**PROBLEM DESCRIPTION:**
Set down a true copy of the data, with all pictures left out.

Stored records:

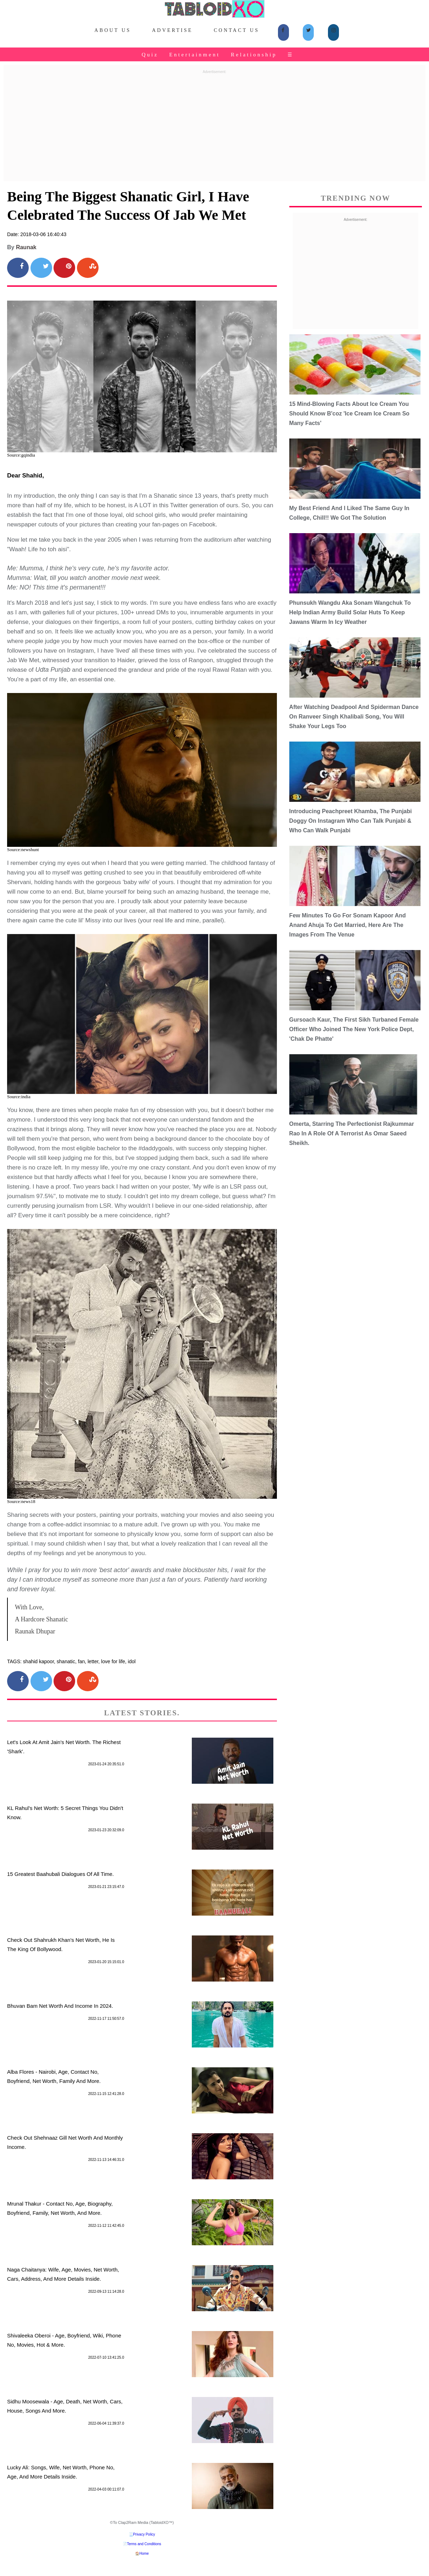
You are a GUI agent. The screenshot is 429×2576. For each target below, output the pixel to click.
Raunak (26, 247)
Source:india (18, 1096)
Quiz (149, 54)
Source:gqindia (21, 455)
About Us (112, 30)
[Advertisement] (214, 126)
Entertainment (194, 54)
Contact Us (236, 30)
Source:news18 (21, 1501)
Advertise (172, 30)
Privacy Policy (144, 2534)
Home (144, 2553)
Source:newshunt (23, 849)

**YOUR RESPONSE:**
You are a GUI agent. The screenshot is 429×2576. For each target below, output the pixel to click.
Raunak (26, 247)
Source:india (18, 1096)
Quiz (149, 54)
Source:gqindia (21, 455)
About Us (112, 30)
[Advertisement] (214, 126)
Entertainment (194, 54)
Contact Us (236, 30)
Source:news18 (21, 1501)
Advertise (172, 30)
Privacy Policy (144, 2534)
Home (144, 2553)
Source:newshunt (23, 849)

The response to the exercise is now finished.